Exercise goal - Among the records, how many lines carry the string "Nigeria"? Give that number with nothing added.

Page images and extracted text
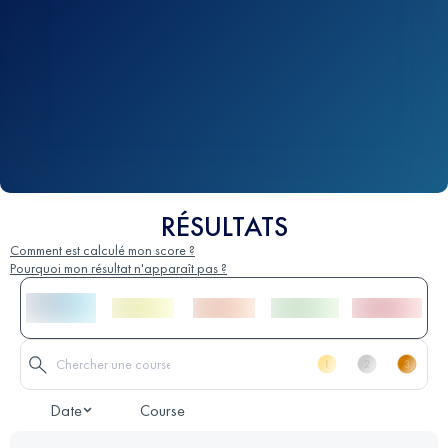
RÉSULTATS
Comment est calculé mon score ?
Pourquoi mon résultat n'apparaît pas ?
Date
Course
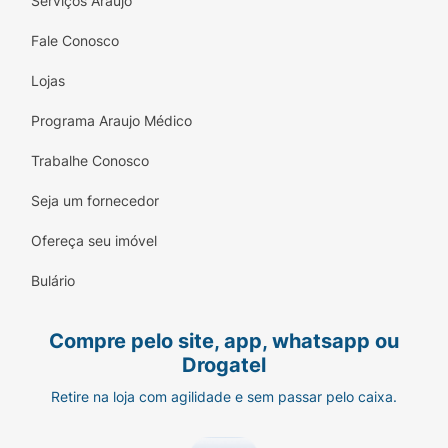
Serviços Araujo
Fale Conosco
Lojas
Programa Araujo Médico
Trabalhe Conosco
Seja um fornecedor
Ofereça seu imóvel
Bulário
Compre pelo site, app, whatsapp ou
Drogatel
Retire na loja com agilidade e sem passar pelo caixa.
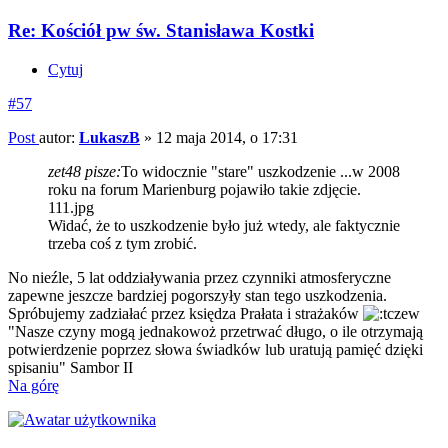
Re: Kościół pw św. Stanisława Kostki
Cytuj
#57
Post
autor:
LukaszB
»
12 maja 2014, o 17:31
zet48 pisze:
To widocznie "stare" uszkodzenie ...w 2008
roku na forum Marienburg pojawiło takie zdjęcie.
111.jpg
Widać, że to uszkodzenie było już wtedy, ale faktycznie
trzeba coś z tym zrobić.
No nieźle, 5 lat oddziaływania przez czynniki atmosferyczne
zapewne jeszcze bardziej pogorszyły stan tego uszkodzenia.
Spróbujemy zadziałać przez księdza Prałata i strażaków
"Nasze czyny mogą jednakowoż przetrwać długo, o ile otrzymają
potwierdzenie poprzez słowa świadków lub uratują pamięć dzięki
spisaniu" Sambor II
Na górę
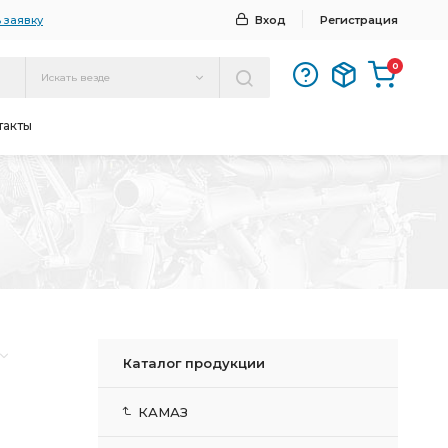
 заявку
Вход
Регистрация
0
Искать везде
такты
Каталог продукции
КАМАЗ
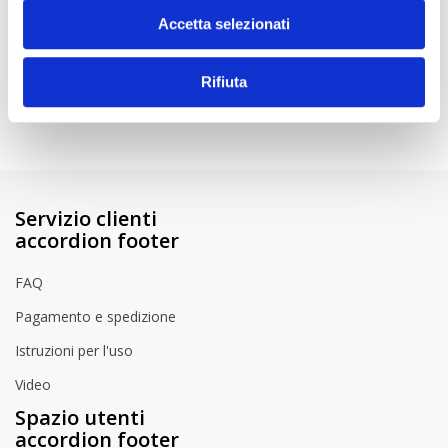
Per assicurarsi di ottenere il risultato desiderato, vi consigliamo all'inizio
Accetta selezionati
di provare la vernice su un punto non visibile.
Istruzioni per l'uso
Rifiuta
How to Videos
Servizio clienti
accordion footer
FAQ
Pagamento e spedizione
Istruzioni per l'uso
Video
Spazio utenti
accordion footer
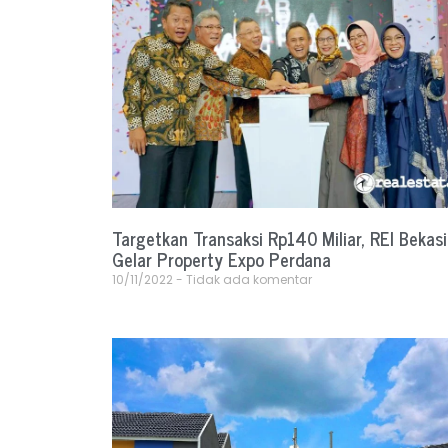
Targetkan Transaksi Rp140 Miliar, REI Bekasi
Gelar Property Expo Perdana
10/11/2022
Tidak ada komentar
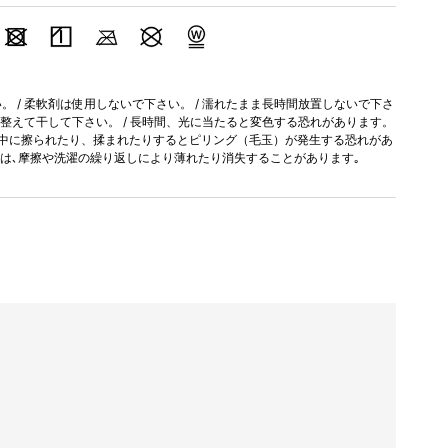
 / 柔軟剤は使用しないで下さい。 / 濡れたまま長時間放置しないで下さ
を整えて干して下さい。 / 長時間、光に当たると変色する恐れがあります。
用中に擦られたり、揉まれたりするとピリング（毛玉）が発生する恐れがあ
加工は､摩擦や洗濯の繰り返しにより薄れたり消失することがあります｡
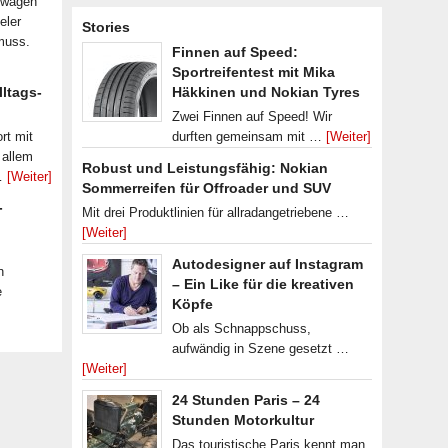
nwagen
eler
Stories
muss.
Finnen auf Speed:
Sportreifentest mit Mika
lltags-
Häkkinen und Nokian Tyres
Zwei Finnen auf Speed! Wir
rt mit
durften gemeinsam mit …
[Weiter]
 allem
Robust und Leistungsfähig: Nokian
 …
[Weiter]
Sommerreifen für Offroader und SUV
-
Mit drei Produktlinien für allradangetriebene …
[Weiter]
Autodesigner auf Instagram
n
– Ein Like für die kreativen
e
Köpfe
Ob als Schnappschuss,
aufwändig in Szene gesetzt …
[Weiter]
24 Stunden Paris – 24
Stunden Motorkultur
Das touristische Paris kennt man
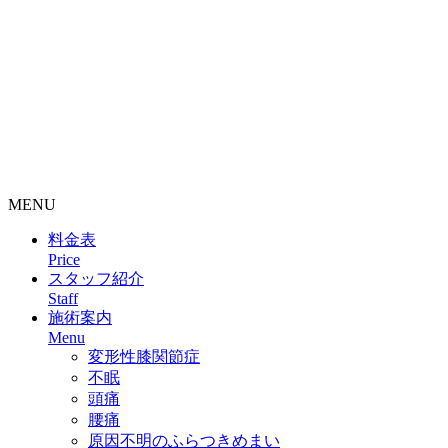
整骨院・接骨院・整体院・治療院のホームページ制作はクリ
ニックエール
MENU
料金表
Price
スタッフ紹介
Staff
施術案内
Menu
変形性膝関節症
不眠
頭痛
腰痛
原因不明のふらつきめまい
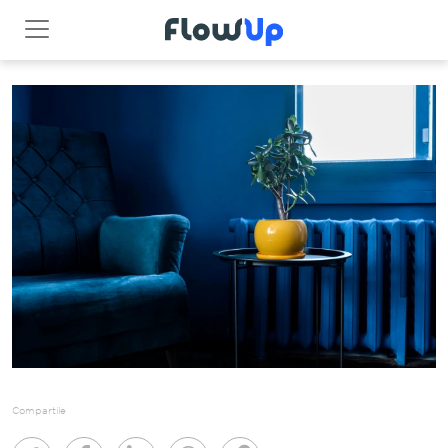
Compartile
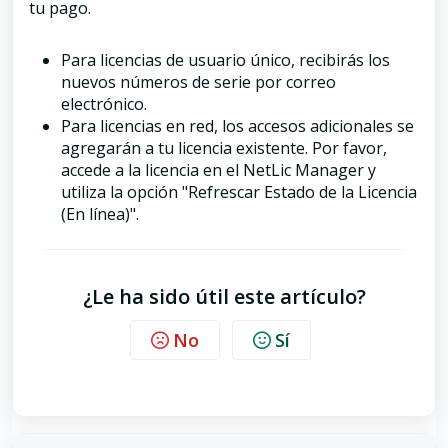
tu pago.
Para licencias de usuario único, recibirás los
nuevos números de serie por correo
electrónico.
Para licencias en red, los accesos adicionales se
agregarán a tu licencia existente. Por favor,
accede a la licencia en el NetLic Manager y
utiliza la opción "Refrescar Estado de la Licencia
(En línea)".
¿Le ha sido útil este artículo?
No
Sí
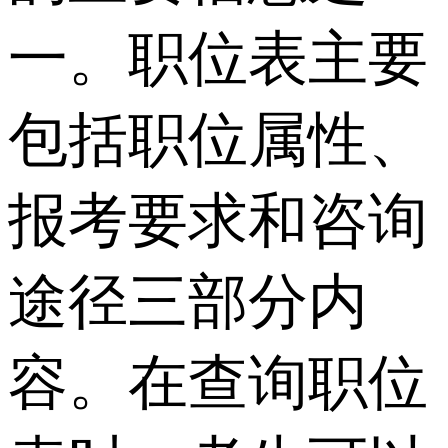
一。职位表主要
包括职位属性、
报考要求和咨询
途径三部分内
容。在查询职位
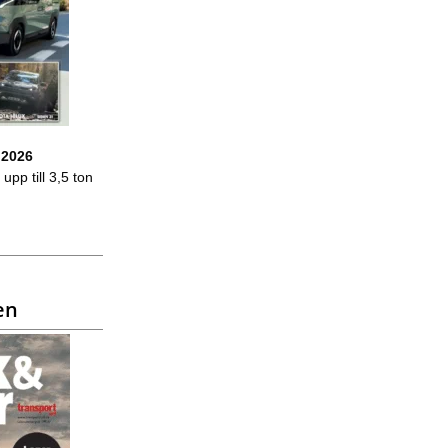
 2026
upp till 3,5 ton
en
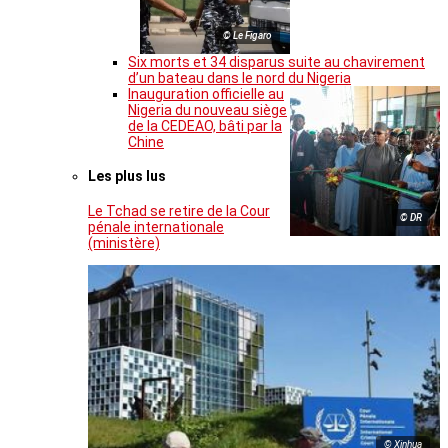
© Le Figaro
Six morts et 34 disparus suite au chavirement
d’un bateau dans le nord du Nigeria
Inauguration officielle au
Nigeria du nouveau siège
de la CEDEAO, bâti par la
Chine
Les plus lus
Le Tchad se retire de la Cour
© DR
pénale internationale
(ministère)
© Xinhua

Solved problem - 2